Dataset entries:
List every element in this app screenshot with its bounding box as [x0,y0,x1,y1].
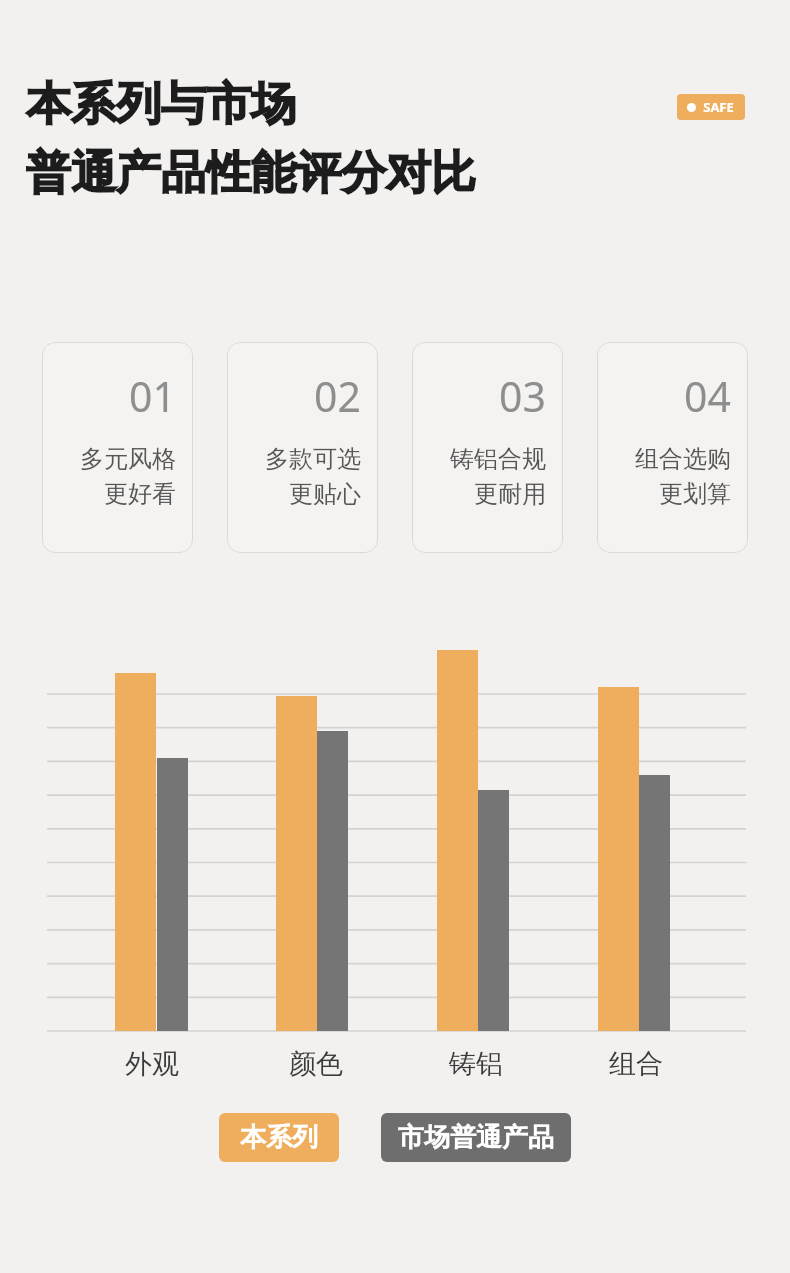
staticText: 组合 [609,1047,663,1081]
staticText: 铸铝 [449,1047,503,1081]
staticText: 03 [499,368,546,424]
staticText: 04 [684,368,731,424]
staticText: 本系列 [240,1121,318,1154]
staticText: 铸铝合规 [450,444,546,474]
button[interactable]: 04 [597,342,748,553]
staticText: 多元风格 [80,444,176,474]
staticText: 市场普通产品 [398,1121,554,1154]
staticText: SAFE [703,98,734,116]
staticText: 更好看 [104,479,176,509]
staticText: 本系列与市场 [26,76,296,133]
button[interactable]: 市场普通产品 [381,1113,571,1162]
staticText: 普通产品性能评分对比 [26,145,476,202]
staticText: 更耐用 [474,479,546,509]
staticText: 更划算 [659,479,731,509]
button[interactable]: 本系列 [219,1113,339,1162]
button[interactable]: Safe certified [677,94,745,120]
staticText: 组合选购 [635,444,731,474]
staticText: 01 [129,368,176,424]
button[interactable]: 01 [42,342,193,553]
staticText: 颜色 [289,1047,343,1081]
button[interactable]: 03 [412,342,563,553]
staticText: 02 [314,368,361,424]
button[interactable]: 02 [227,342,378,553]
staticText: 更贴心 [289,479,361,509]
staticText: 多款可选 [265,444,361,474]
staticText: 外观 [125,1047,179,1081]
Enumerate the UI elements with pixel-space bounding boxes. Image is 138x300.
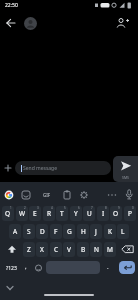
- staticText: 5: [64, 206, 66, 210]
- staticText: 8: [105, 206, 107, 210]
- button[interactable]: [119, 261, 135, 274]
- staticText: Y: [74, 209, 78, 218]
- button[interactable]: F: [50, 224, 62, 239]
- staticText: M: [107, 245, 113, 254]
- button[interactable]: E: [29, 206, 41, 221]
- button[interactable]: P: [124, 206, 136, 221]
- staticText: 9: [118, 206, 120, 210]
- staticText: X: [40, 245, 44, 254]
- staticText: Z: [27, 245, 31, 254]
- button[interactable]: H: [77, 224, 89, 239]
- staticText: 4: [51, 206, 53, 210]
- button[interactable]: O: [110, 206, 122, 221]
- button[interactable]: [61, 189, 73, 201]
- button[interactable]: ?123: [2, 261, 21, 275]
- button[interactable]: T: [56, 206, 68, 221]
- button[interactable]: SMS: [113, 156, 138, 182]
- button[interactable]: [20, 189, 32, 201]
- staticText: S: [27, 227, 31, 236]
- staticText: G: [67, 227, 72, 236]
- staticText: 22:50: [5, 2, 18, 9]
- button[interactable]: [4, 283, 16, 293]
- staticText: K: [108, 227, 113, 236]
- staticText: .: [107, 263, 109, 271]
- staticText: C: [54, 245, 59, 254]
- staticText: U: [87, 209, 92, 218]
- staticText: GIF: [43, 192, 51, 198]
- button[interactable]: G: [63, 224, 75, 239]
- button[interactable]: V: [63, 242, 75, 257]
- button[interactable]: [3, 189, 15, 201]
- staticText: R: [47, 209, 52, 218]
- button[interactable]: Q: [2, 206, 14, 221]
- button[interactable]: [46, 261, 100, 274]
- staticText: 2: [24, 206, 26, 210]
- button[interactable]: Send message: [15, 161, 111, 175]
- button[interactable]: [2, 162, 14, 174]
- staticText: ?123: [6, 265, 17, 272]
- staticText: 7: [91, 206, 93, 210]
- button[interactable]: [4, 16, 18, 30]
- button[interactable]: [32, 261, 45, 275]
- button[interactable]: Z: [23, 242, 35, 257]
- staticText: B: [81, 245, 86, 254]
- button[interactable]: [24, 17, 37, 30]
- button[interactable]: J: [90, 224, 102, 239]
- staticText: ,: [25, 263, 27, 271]
- button[interactable]: N: [90, 242, 102, 257]
- staticText: J: [95, 227, 97, 236]
- button[interactable]: R: [43, 206, 55, 221]
- button[interactable]: .: [101, 261, 114, 275]
- staticText: 1: [10, 206, 12, 210]
- button[interactable]: [114, 16, 130, 30]
- staticText: L: [121, 227, 125, 236]
- button[interactable]: K: [104, 224, 116, 239]
- staticText: 3: [37, 206, 39, 210]
- staticText: H: [81, 227, 86, 236]
- button[interactable]: U: [83, 206, 95, 221]
- button[interactable]: GIF: [40, 189, 54, 201]
- button[interactable]: [106, 189, 118, 201]
- staticText: Send message: [23, 165, 58, 172]
- staticText: 6: [78, 206, 80, 210]
- button[interactable]: L: [117, 224, 129, 239]
- staticText: T: [60, 209, 64, 218]
- button[interactable]: [78, 189, 90, 201]
- button[interactable]: D: [36, 224, 48, 239]
- button[interactable]: B: [77, 242, 89, 257]
- staticText: V: [67, 245, 71, 254]
- staticText: SMS: [122, 175, 130, 180]
- staticText: Q: [5, 209, 11, 218]
- staticText: E: [33, 209, 37, 218]
- staticText: O: [113, 209, 119, 218]
- staticText: D: [40, 227, 45, 236]
- button[interactable]: W: [16, 206, 28, 221]
- button[interactable]: C: [50, 242, 62, 257]
- staticText: F: [54, 227, 58, 236]
- button[interactable]: A: [9, 224, 21, 239]
- button[interactable]: S: [23, 224, 35, 239]
- staticText: W: [19, 209, 26, 218]
- button[interactable]: X: [36, 242, 48, 257]
- staticText: 0: [132, 206, 134, 210]
- button[interactable]: M: [104, 242, 116, 257]
- button[interactable]: ,: [21, 261, 31, 275]
- staticText: P: [128, 209, 132, 218]
- staticText: A: [13, 227, 18, 236]
- button[interactable]: [118, 242, 137, 257]
- button[interactable]: [123, 188, 135, 201]
- staticText: I: [102, 209, 105, 218]
- button[interactable]: Y: [70, 206, 82, 221]
- button[interactable]: [2, 242, 21, 257]
- staticText: N: [94, 245, 99, 254]
- button[interactable]: I: [97, 206, 109, 221]
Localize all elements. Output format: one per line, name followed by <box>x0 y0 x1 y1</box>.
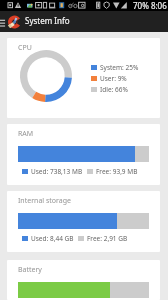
button[interactable]: RAM <box>7 124 160 185</box>
staticText: Internal storage <box>18 196 71 206</box>
staticText: Free: 93,9 MB <box>96 167 138 176</box>
button[interactable]: Internal storage <box>7 191 160 252</box>
button[interactable]: CPU <box>7 38 160 118</box>
staticText: 70% 8:06 <box>133 0 167 11</box>
staticText: User: 9% <box>100 74 127 83</box>
staticText: Idle: 66% <box>100 85 128 94</box>
staticText: System Info <box>25 15 70 26</box>
staticText: Used: 8,44 GB <box>31 234 74 243</box>
staticText: RAM <box>18 129 34 139</box>
staticText: Used: 738,13 MB <box>31 167 83 176</box>
button[interactable]: Battery <box>7 260 160 300</box>
staticText: Battery <box>18 265 42 275</box>
staticText: System: 25% <box>100 63 139 72</box>
button[interactable]: Open navigation drawer <box>0 11 7 32</box>
staticText: CPU <box>18 43 32 53</box>
staticText: Free: 2,91 GB <box>87 234 128 243</box>
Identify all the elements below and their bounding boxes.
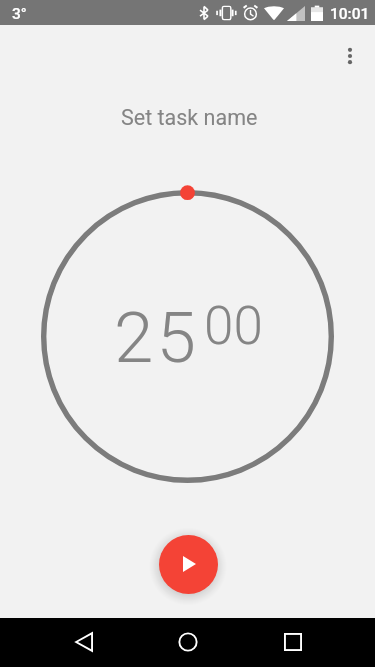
staticText: 25: [114, 296, 199, 379]
staticText: 10:01: [330, 5, 370, 23]
staticText: 3°: [12, 5, 27, 23]
staticText: Set task name: [121, 105, 258, 130]
staticText: 00: [204, 295, 263, 357]
button[interactable]: More options: [326, 32, 374, 80]
button[interactable]: Set task name: [119, 97, 259, 137]
button[interactable]: Start timer: [159, 535, 218, 594]
button[interactable]: Recent apps: [268, 617, 318, 666]
button[interactable]: Timer: [33, 182, 343, 492]
button[interactable]: Back: [59, 617, 109, 666]
button[interactable]: Home: [163, 617, 213, 666]
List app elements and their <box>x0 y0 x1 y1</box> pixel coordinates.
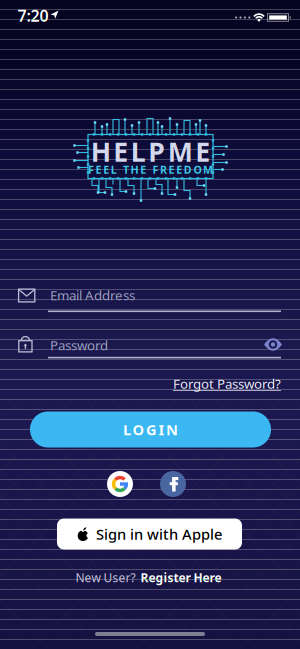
staticText: 7:20 <box>18 5 48 26</box>
staticText: New User? <box>76 570 136 585</box>
button[interactable]: Password <box>18 332 281 360</box>
button[interactable]: Register Here <box>140 570 222 585</box>
button[interactable]: Forgot Password? <box>81 375 281 392</box>
staticText: Register Here <box>140 570 222 585</box>
staticText: FEEL THE FREEDOM <box>88 162 213 177</box>
staticText: LOGIN <box>123 420 178 439</box>
staticText: HELPME <box>91 134 210 169</box>
button[interactable]: Email Address <box>18 286 281 314</box>
staticText: Password <box>50 336 108 354</box>
button[interactable] <box>262 336 284 354</box>
staticText: Email Address <box>50 286 135 304</box>
button[interactable] <box>107 471 133 497</box>
button[interactable] <box>160 471 186 497</box>
staticText: Forgot Password? <box>173 375 281 392</box>
staticText: Sign in with Apple <box>96 524 222 544</box>
button[interactable]: LOGIN <box>30 412 271 448</box>
button[interactable]: Sign in with Apple <box>57 518 242 550</box>
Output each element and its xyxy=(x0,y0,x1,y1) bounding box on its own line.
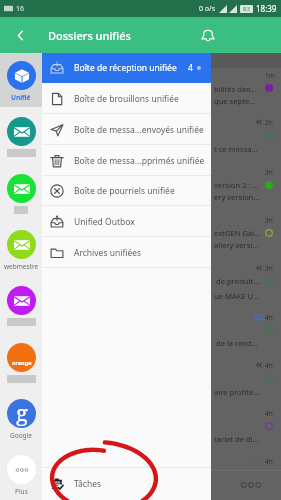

### Work to be completed
Within the entries, count the lines containing the string "Output" and state nothing but the result.

### Answer space
2